A buffer that contains 0.123 M acid, HY, and 0.211 M of its conjugate base, Y-, has a pH of 8.67. What is the pH after 0.0018 mol of Ba (OH) 2 is added to 0.325 L of this solution?

pH after adding 0.0018 mol Ba (OH) ₂ = 8.69

Explanation:

For this problem, 1st determine Ka for acid HY. This can be determined using the Henderson Hasselbalch Equation or by applying the Ka expresson ratio against the hydronium ion concentration.

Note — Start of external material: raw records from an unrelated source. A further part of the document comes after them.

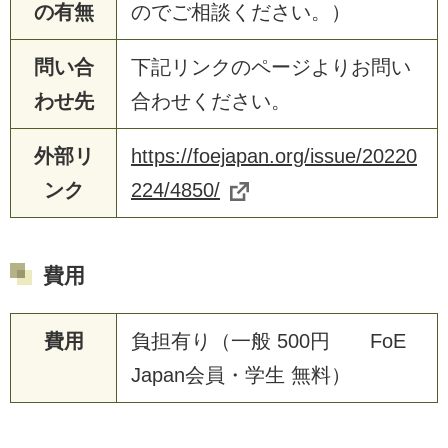
の有無
のでご相談ください。）
問い合
下記リンクのページよりお問い
わせ先
合わせください。
外部リ
https://foejapan.org/issue/20220
ンク
224/4850/
費用
費用
負担有り（一般 500円 FoE
Japan会員・学生 無料）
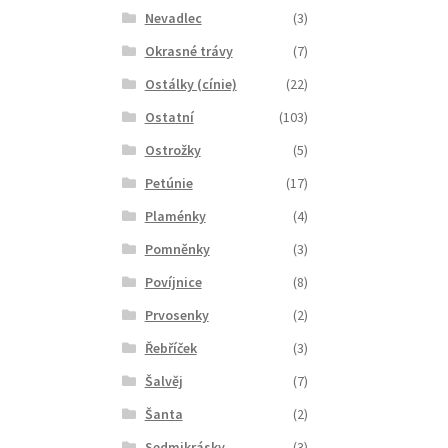
Nevadlec
(3)
Okrasné trávy
(7)
Ostálky (cínie)
(22)
Ostatní
(103)
Ostrožky
(5)
Petúnie
(17)
Plaménky
(4)
Pomněnky
(3)
Povíjnice
(8)
Prvosenky
(2)
Řebříček
(3)
Šalvěj
(7)
Šanta
(2)
Sedmikrásky
(3)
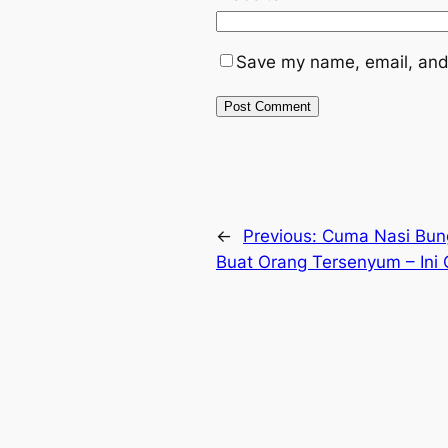
Save my name, email, and 
←
Previous:
Cuma Nasi Bung
Buat Orang Tersenyum – Ini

Given pH (before adding Ba (OH) ₂) = 8.67 = > [H⁺] = 10⁻⁸°⁶⁷ = 2.138 x 10⁻⁹M

Ka (HY) = [H⁺][Y⁻]/[HY] = (2.138 x 10⁻⁹) (0.211) / (0.123) = 3.67 x 10⁻⁹

or, using the Henderson-Hasselbalch Equation ...

pH = pKa + log ([Base]/[Acid]) = > pKa = pH - log ([Base]/[Acid])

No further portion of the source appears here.